I did get a jar of No-sugar. Made a big batch, was suppose to be 10 - 1/2 pints but I ended up with 8. I think it's way too firm, so I'm going to try adding less pectin per fruit. It called for 1.5 Tbsp per 1.3cups chopped fruit. That also resulted in using over half the jar for one batch. I'm going to try making up some jam and only use 1 Tbsp and see how that sets up. I like my jam to have a bit of a run to it, this stuff is more like jello - if you scoop out a hole, the hole stays there.


----------



## deb_rn (Apr 16, 2010)

The sure jell brand is good for cooked, freezer, jams and jellies. One box...you can make anything you want. I've never used the ball brand.

Debbie


----------



## Macybaby (Jun 16, 2006)

I still have not been able to figure out exactly how the no- cook freezer jam sets, and if it would be OK to cook that type pectin. I've learned a lot about the different types of pectin though, rather interesting. . .

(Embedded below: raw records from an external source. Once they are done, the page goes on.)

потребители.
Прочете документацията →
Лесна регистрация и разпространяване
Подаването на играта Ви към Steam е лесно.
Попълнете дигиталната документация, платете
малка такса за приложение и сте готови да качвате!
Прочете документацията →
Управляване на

The sure jell for Freezer jam is still a COOKED pectin - you have to activate it in boiling water before mixing with fruit, that is the same with any cooked pectin used to make freezer jam. (I opened up a box to read the instructions).

With the no-cook type, there is no heat involved to activate the pectin - the question is what would happen if you did heat it? I don't store any jam in the freezer, and don't know if BWB would "ruin" the pectin or make no difference. 

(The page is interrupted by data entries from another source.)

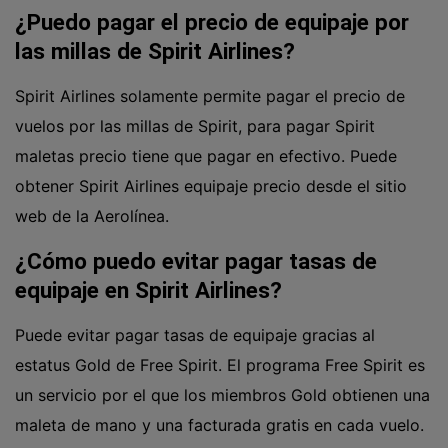
¿Puedo pagar el precio de equipaje por
las millas de Spirit Airlines?
Spirit Airlines solamente permite pagar el precio de
vuelos por las millas de Spirit, para pagar Spirit
maletas precio tiene que pagar en efectivo. Puede
obtener Spirit Airlines equipaje precio desde el sitio
web de la Aerolínea.
¿Cómo puedo evitar pagar tasas de
equipaje en Spirit Airlines?
Puede evitar pagar tasas de equipaje gracias al
estatus Gold de Free Spirit. El programa Free Spirit es
un servicio por el que los miembros Gold obtienen una
maleta de mano y una facturada gratis en cada vuelo.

I also have some Dutch set pectin from the Hutterite store (like Amish but they use power) but it's a heat/sugar activated pectin. I've never found Pomona at any stores around here, and I've been looking for two years. 

I'm also trying to figure out if there is a reason to sometimes use liquid vs powder, or if that is just the way a particular recipe was written. So far all the pepper jellies I've found require liquid, but I don't know if that is because most of them are a modification of another recipe that used liquid, or if there is some reason why peppers require using liquid to get them to set.


----------



## PixieLou (May 1, 2010)

Macy - University of California extension has a recipe similar to Habanero Gold that uses a powdered pectin. So it is possible to use powdered pectin with peppers. I kinda used that recipe this year, and my jam set just fine.

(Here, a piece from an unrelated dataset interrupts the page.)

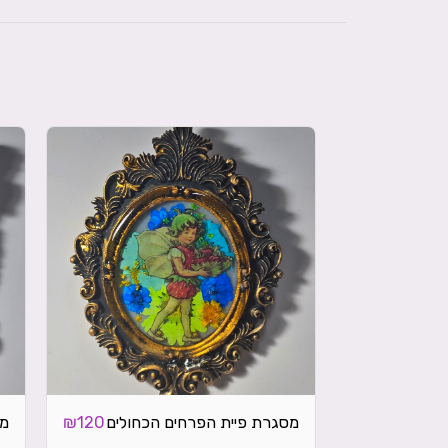
מסגרת פיית הפרחים הכחולים
מס
₪
120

I'm kinda at the point in my life where I rarely follow a recipe for jam. I read many of those artisan jam cookbooks - to get ideas for flavor combinations. But in the end, I typcially will use 6-7 cups of fruit with 6-7 cups of sugar and a box of powdered pectin or my homemade apple pectin. I'll throw in some lemon juice to aid in gelling. The only time I follow a recipe is when low acid fruits are involved - this year that was tomato jam and habanero gold. I will admit that I do have my share of "failures" - as in jam that does not fully set. But it has always been soft jam, not syrup. And to be honest, we like our jam with a soft set. I do not like cutting my jelly with a knife.


----------